Abstract Body (Do not enter title and authors here): Background Coronary spastic angina (CSA) is a functional coronary disorder characterized by transient epicardial constriction in the absence of significant atherosclerosis. However, its clinical phenotypes remain poorly defined, and the contributions of metabolic and inflammatory factors to CSA susceptibility and vascular dysfunction are not fully understood.
Hypothesis We hypothesized that distinct CSA phenotypes can be identified through multidimensional profiling of metabolic and inflammatory stress, and that these phenotypes are associated with differences in endothelial function and spasm risk.
Methods We analyzed data from the FUJI-SPASM study, a prospective single-center registry of 1,125 patients undergoing intracoronary acetylcholine testing. Among them, 568 patients without obstructive coronary artery disease who presented ischemic symptoms were included. Unsupervised k-means clustering was applied to 19 standardized clinical and biochemical variables, including lipid and apolipoprotein profiles, glycemic indices (HOMA-IR, HbA1c), inflammatory markers (CRP, fibrinogen), and demographic factors. Principal component analysis (PCA) was then performed to extract latent axes of biological variation.
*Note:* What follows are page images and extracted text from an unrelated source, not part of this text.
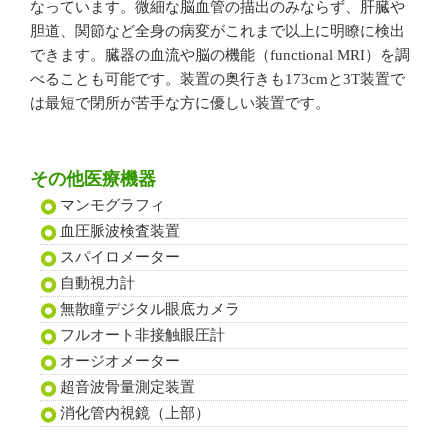
なっています。微細な脳血管の描出のみならず、肝臓や
胆道、関節など全身の病変がこれまで以上に明瞭に検出
できます。臓器の血流や脳の機能（functional MRI）を調
べることも可能です。装置の奥行きも173cmと3T装置で
は最短で閉所が苦手な方に優しい装置です。
その他医療機器
マンモグラフィ
血圧脈波検査装置
スパイロメーター
自動視力計
無散瞳デジタル眼底カメラ
フルオート非接触眼圧計
オージオメーター
超音波骨量測定装置
消化管内視鏡（上部）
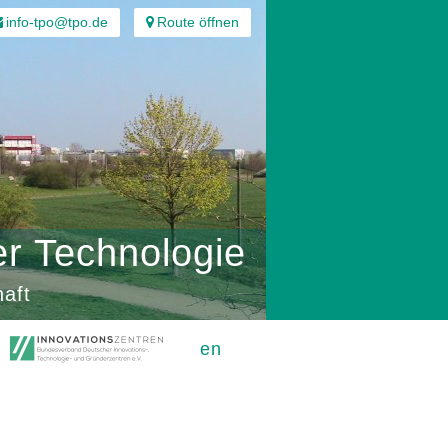
info-tpo@tpo.de
Route öffnen
er Technologie
aft
en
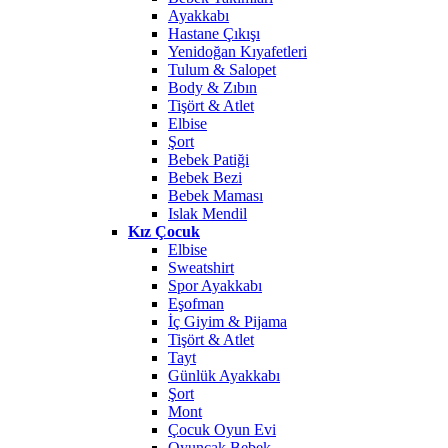
Ayakkabı
Hastane Çıkışı
Yenidoğan Kıyafetleri
Tulum & Salopet
Body & Zıbın
Tişört & Atlet
Elbise
Şort
Bebek Patiği
Bebek Bezi
Bebek Maması
Islak Mendil
Kız Çocuk
Elbise
Sweatshirt
Spor Ayakkabı
Eşofman
İç Giyim & Pijama
Tişört & Atlet
Tayt
Günlük Ayakkabı
Şort
Mont
Çocuk Oyun Evi
Oyuncak Bebek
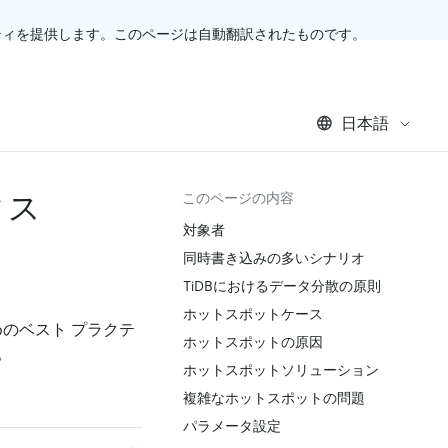
ティを提供します。このページは自動翻訳されたものです。
日本語
ィス
このページの内容
対象者
同時書き込みの多いシナリオ
TiDBにおけるデータ分散の原則
ホットスポットケース
めのベスト プラクテ
ホットスポットの原因
。
ホットスポットソリューション
複雑なホットスポットの問題
パラメータ設定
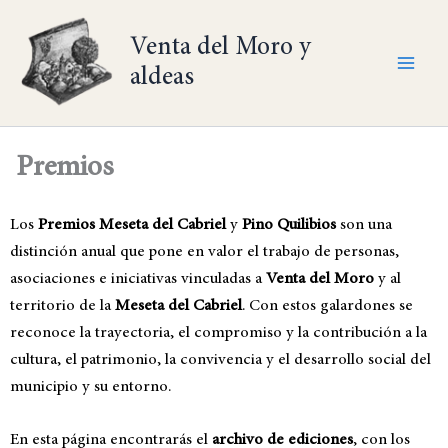
Ir
al
Venta del Moro y
contenido
aldeas
Premios
Los
Premios Meseta del Cabriel
y
Pino Quilibios
son una
distinción anual que pone en valor el trabajo de personas,
asociaciones e iniciativas vinculadas a
Venta del Moro
y al
territorio de la
Meseta del Cabriel
. Con estos galardones se
reconoce la trayectoria, el compromiso y la contribución a la
cultura, el patrimonio, la convivencia y el desarrollo social del
municipio y su entorno.
En esta página encontrarás el
archivo de ediciones
, con los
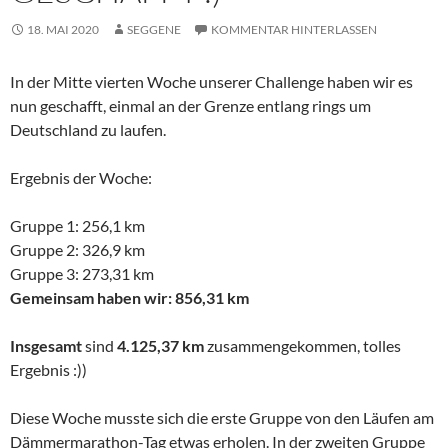
18. MAI 2020
SEGGENE
KOMMENTAR HINTERLASSEN
In der Mitte vierten Woche unserer Challenge haben wir es
nun geschafft, einmal an der Grenze entlang rings um
Deutschland zu laufen.
Ergebnis der Woche:
Gruppe 1: 256,1 km
Gruppe 2: 326,9 km
Gruppe 3: 273,31 km
Gemeinsam haben wir: 856,31 km
Insgesamt
sind
4.125,37 km
zusammengekommen, tolles
Ergebnis :))
Diese Woche musste sich die erste Gruppe von den Läufen am
Dämmermarathon-Tag etwas erholen. In der zweiten Gruppe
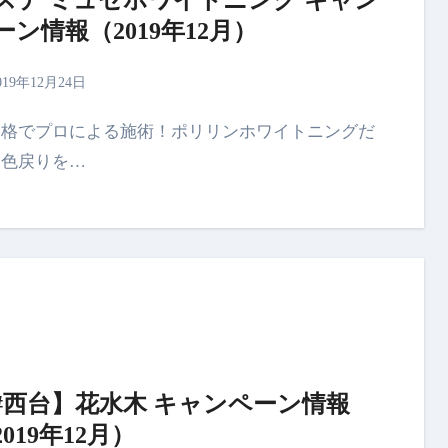
ーン情報（2019年12月）
019年12月24日
ら色戻りを…
#西台】花水木 キャンペーン情報
2019年12月）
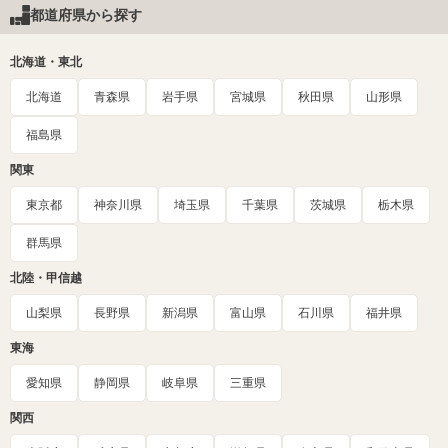
都道府県から探す
北海道・東北
北海道
青森県
岩手県
宮城県
秋田県
山形県
福島県
関東
東京都
神奈川県
埼玉県
千葉県
茨城県
栃木県
群馬県
北陸・甲信越
山梨県
長野県
新潟県
富山県
石川県
福井県
東海
愛知県
静岡県
岐阜県
三重県
関西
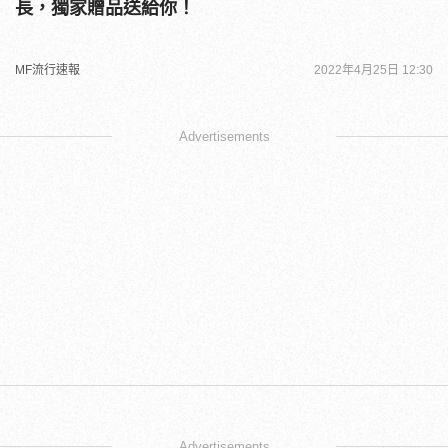
長，獨家贈品送給你！
MF流行速報
2022年4月25日 12:30
Advertisements
Advertisements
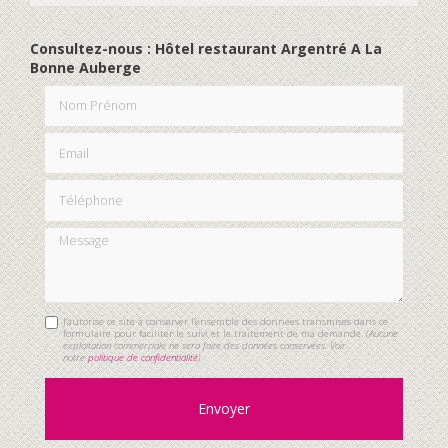
Consultez-nous : Hôtel restaurant Argentré A La
Bonne Auberge
Nom Prénom
Email
Téléphone
Message
J'autorise ce site à conserver l'ensemble des données transmises dans ce
formulaire pour faciliter le suivi et le traitement de ma demande.
(Aucune
exploitation commerciale ne sera faite des données conservées. Voir
notre
politique de confidentialité
)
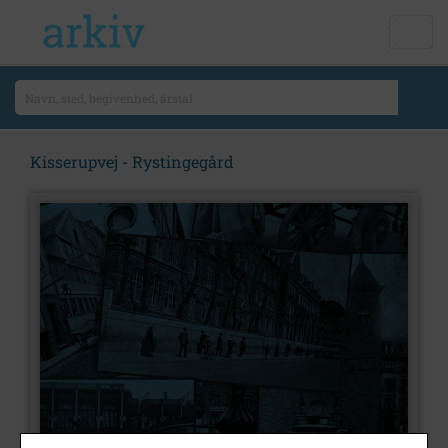
Kisserupvej - Rystingegård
Results Clustering identified two phenotypes. Cluster 0 (metabolic phenotype) showed elevated triglycerides, non-HDL-C, apoB, apoC2, apoC3, FFA, and HOMA-IR. Cluster 1 (inflammatory phenotype) was characterized by higher CRP, fibrinogen, older age, and higher smoking. The frequency of CSA did not significantly differ between clusters (46% vs. 39%, p = 0.10). PCA revealed two principal components: PC1, primarily loaded with atherogenic lipids and insulin resistance indices, and PC2, characterized by positive loadings for CRP and fibrinogen and inverse loadings for HDL-related apolipoproteins—representing metabolic and inflammatory burdens, respectively. In a subanalysis of 159 patients with flow-mediated dilation (FMD) data, those with high PC1 and PC2 scores had significantly lower FMD values (p < 0.001) and higher CSA positivity (p < 0.05), suggesting cumulative vascular impact of metabolic and inflammatory stress.
Conclusion This study identified two clinically relevant CSA phenotypes defined by metabolic and inflammatory profiles. PCA further demonstrated that a dual burden of these biological stresses is closely linked to endothelial dysfunction and increased CSA risk. These findings support a phenotype-based, multidimensional approach to CSA evaluation.